-- Data shown --
"""

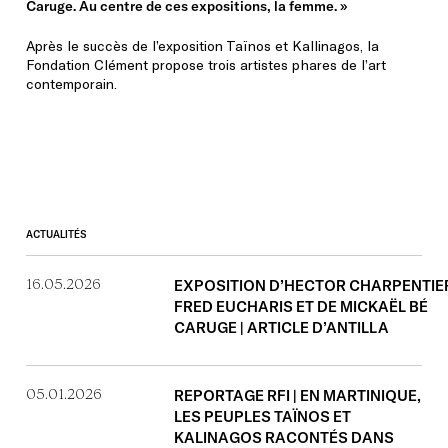
Caruge. Au centre de ces expositions, la femme. »
Après le succès de l’exposition Taïnos et Kallinagos, la
Fondation Clément propose trois artistes phares de l’art
contemporain.
ACTUALITÉS
16.05.2026
EXPOSITION D’HECTOR CHARPENTIER
FRED EUCHARIS ET DE MICKAËL BÉ
CARUGE | ARTICLE D’ANTILLA
05.01.2026
REPORTAGE RFI | EN MARTINIQUE,
LES PEUPLES TAÏNOS ET
KALINAGOS RACONTÉS DANS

"""

Output the data above exactly, excluding images.

-- Written solution --
Caruge. Au centre de ces expositions, la femme. »
Après le succès de l’exposition Taïnos et Kallinagos, la
Fondation Clément propose trois artistes phares de l’art
contemporain.
ACTUALITÉS
16.05.2026
EXPOSITION D’HECTOR CHARPENTIER
FRED EUCHARIS ET DE MICKAËL BÉ
CARUGE | ARTICLE D’ANTILLA
05.01.2026
REPORTAGE RFI | EN MARTINIQUE,
LES PEUPLES TAÏNOS ET
KALINAGOS RACONTÉS DANS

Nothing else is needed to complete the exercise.